We live in a world in which data is key to our decisions, actions, and future outcomes, which makes it essential to understand. Data can be subjective based upon many variables that play a part in our understanding and decision-making on the difference between good data and bad data. It is important to understand the differences between types of data and how they can be utilized in the stormwater industry, so let us dig in.
Estimated and collected data
Estimated data is an inference from incomplete data. Estimated data can be as simple as a guess from past experiences to using complex software tools to determine best-inferred unknowns. However, it is still an estimate. Having missing data points and using historical data to estimate that missing data should be taken with a grain of salt.
Collected data is data that has been physically collected from a location or device. This can be from a sensor, meter, probes, etc. but typically is done with a mechanical device or through physical collection of the material for analysis. These can be as complex as a SCADA network or as simple as a tape measure or grab sample.
When comparing the accuracy of these data types, collected data will usually have higher accuracy vs. estimated data, however, estimated data can be established as good if collected data matches and verifies the estimate.
Simulated and modeled data
Another form of data can be from simulated and modeled data.
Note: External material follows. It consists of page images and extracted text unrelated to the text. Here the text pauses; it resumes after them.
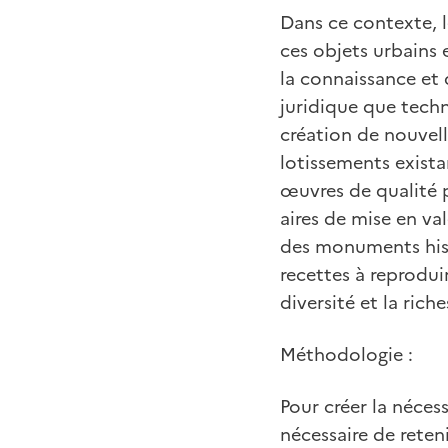
Dans ce contexte, l
ces objets urbains 
la connaissance et 
juridique que techni
création de nouvell
lotissements exista
œuvres de qualité 
aires de mise en va
des monuments hist
recettes à reproduir
diversité et la rich
Méthodologie :
Pour créer la nécess
nécessaire de reteni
Simulated data can range from a physical model of the datum such as a stream, culvert, dam, etc. with actual physical scaled duplication of the site to data replication using large amounts of data to mimic conditions of the real world.
Modeled data takes electronic data and compiles it into a computer or mathematical model. For stormwater this is typically done for drainage basins, floodplain analysis, dams, culverts, etc. using dozens of data points to tens of thousands or possibly millions of data points to come to a range of outcomes.
Historical data
Historical data is data collected previously for specific reasons. For stormwater, this is typically data that was collected prior to the current quarter of the year and might go back in time several or even dozens of years. Examples of national historical data can be found at the United States Global Service (USGS) or Nationwide Operational Assessment of Hazards (NOAH).
The importance of historical data cannot be expressed enough. Knowing what happened yesterday and any changes since then can be applied to what is happening today. Understanding how the stormwater network was developed over time, how and where ponds, culverts, etc. were sized helps to understand the previous actions and provides the data used for these decisions.
The accuracy of the historical data does need to be confirmed prior to any new events if the data is to be used for decision-making. It is also important to consider the storm data that was used to develop any existing structures to determine if redesign or replacement is needed based on current storm data and future projections.
Calibration data
Calibration of data typically refers to matching the same situations repeatedly to get the same results, or the process of adjusting parameters to confirm the model will output accurate data, based on input parameters, and matches empirical data as closely as possible.
Calibration data can take several forms using calibration solutions to readjust instruments to take additional field measurements to add more data points. Calibration ensures that the data being used collates as closely to the real world as possible. This can be a simple process for mechanical calibration of equipment or could require hundreds of additional data points to check datum against.
Calibration of data points can be challenging as identical simulations or situations are needed to properly compare data points to one another. An example of this would be having two five-year storms occur in the same drainage basin, with the same rainfall in the same area, timeframe and intensity, meaning that the hydrographs for each storm would have to match for calibration. If the two storms have different intensities and timeframes or start in different locations of the drainage basin, they are not suitable for calibration against each other. However, the additional data points would create additional observations and estimates based upon the two storms and could be used with additional data for verification and validation.
Calibration of any data or field instrument is vital to ensure data accuracy. Without the calibration of equipment, the data collected will not be accurate and decisions made using the data will suffer from this inaccuracy. Likewise, uncalibrated data can mislead decision-makers and cost money to correct later.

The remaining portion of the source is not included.